According to the latest report from Akamai, APIs are now deemed the primary attack surface for organizations worldwide, with a staggering 87% of businesses experiencing at least one security incident related to APIs in the previous year. This alarming statistic emerges from Akamai’s 12th annual State of the Internet (SOTI) report, which is based on extensive analysis of the company’s own data.
The report reveals a sharp increase in API attacks, projecting an average of 258 attacks per organization by 2025—a remarkable 113% rise from 121 attacks recorded in 2024. Notably, 61% of these API attacks last year were classified as involving unauthorized workflows and abnormal activity; this figure represents a significant increase from just 30% in 2024. The findings strongly indicate a shift in the nature of attacks, moving away from traditional web-based attacks to more sophisticated, behavior-based approaches.
Among the prominent threats outlined in the report are the OWASP Top API Security Risks. It highlights several vulnerabilities that are being frequently exploited, including security misconfigurations at 40%, broken object property-level authorization at 35%, and broken authentication processes at 19%. These statistics serve as a stark reminder for organizations to remain vigilant in addressing vulnerabilities within their API infrastructures.
Akamai further cautions that the rise of agentic AI is significantly amplifying the risks of sensitive data exposure. The analysis revealed that, on average, each customer managed approximately 3,000 APIs containing sensitive information, with 12% of these APIs exhibiting security weaknesses. Alarmingly, nearly a quarter (24%) of these vulnerabilities pertained directly to the exposure of sensitive data.
The report articulates a pressing concern: “Since AI depends on APIs for integration and data exchange, the volume of sensitive information traversing these interfaces has increased exponentially.” This denotes that a proactive approach to securing APIs is vital, especially in the context of AI’s growing prevalence in business operations. The implications are clear: protecting sensitive data in today’s AI-driven landscape begins with robust API security.
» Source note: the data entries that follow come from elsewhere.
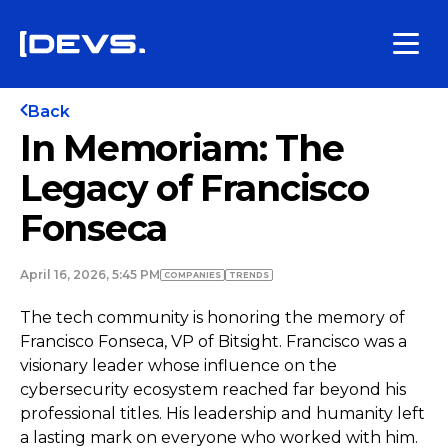
Back
In Memoriam: The
Legacy of Francisco
Fonseca
April 16, 2026, 5:45 PM
COMPANIES
TRENDS
The tech community is honoring the memory of
Francisco Fonseca, VP of Bitsight. Francisco was a
visionary leader whose influence on the
cybersecurity ecosystem reached far beyond his
professional titles. His leadership and humanity left
a lasting mark on everyone who worked with him.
Moreover, the evolving landscape of cyber threats has seen AI become a tool for malicious actors. Akamai has noted that adversaries are increasingly employing AI to automate and accelerate their attacks, thereby generating new vulnerabilities—one such example being the emerging trend of "vibe coding," which attackers have begun to exploit. Patrick Sullivan, the CTO of security strategy at Akamai, emphasizes that today’s attackers are focusing less on eye-catching campaigns and more on degrading performance, escalating costs, and leveraging AI-driven automation.
Sullivan stated, “Automation and AI are making these sophisticated campaigns cheap, repeatable, and fast. As enterprises invest heavily in AI transformation, attackers are specifically targeting the APIs that facilitate this transformation.”
Akamai’s findings also underscore the emergence of blended attacks, which combine API abuse with web application attacks and Layer 7 DDoS activities. The volume of web application attacks surged by 73% from 2023 to 2025, while Layer 7 DDoS attacks saw a striking 104% increase over the same period. The rise in such attacks has been fueled by the availability of DDoS-for-hire services and AI-enhanced attack scripts that enable targeted assaults on APIs and web applications.
In light of these developments, Akamai has provided a set of recommendations aimed at Chief Information Security Officers (CISOs) to better protect their organizations against these growing threats:
- Visibility is Key: Establishing a robust understanding of the environment is essential for effectively combatting DDoS, application, and API-related attacks.
- Integrated Security Controls: Deploy a comprehensive security platform that can be tailored to the level of risk deemed acceptable by organizational leadership.
- Invest in Training: Development of personnel and established processes through training and validation exercises is critical to maintaining security posture.
- Leverage Industry Best Practices: When discussing security strategies with the board or information security teams, apply established frameworks such as OWASP to prioritize training, implement security measures, conduct red and blue team penetration testing, and analyze vulnerabilities effectively.
- Validate Security Controls with Reports: Utilize detailed industry analyses to assess the adequacy of current security measures.
- Holistic Protection: Ensure coordination across various security disciplines, including DDoS mitigation, web application firewalls (WAF), API security, bot prevention, and identity-aware controls, rather than isolating these as separate zones.
By following these guidelines, organizations can better safeguard their environments against the rapidly evolving threats posed by API vulnerabilities and the burgeoning risk landscape driven by AI. The pressing nature of these recommendations highlights the urgent need for elevated awareness and response strategies in the face of increasing cyber threats.